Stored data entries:
——————

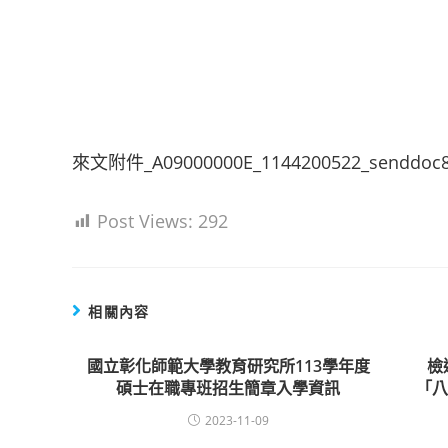
來文附件_A09000000E_1144200522_senddoc8
Post Views:
292
相關內容
國立彰化師範大學教育研究所113學年度
檢
碩士在職專班招生簡章入學資訊
「
2023-11-09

——————

▸ **EXERCISE GOAL**:
All of the data should come back exactly as written, but without pictures.

▸ **ANSWER TO THE PROBLEM**:
來文附件_A09000000E_1144200522_senddoc8
Post Views:
292
相關內容
國立彰化師範大學教育研究所113學年度
檢
碩士在職專班招生簡章入學資訊
「
2023-11-09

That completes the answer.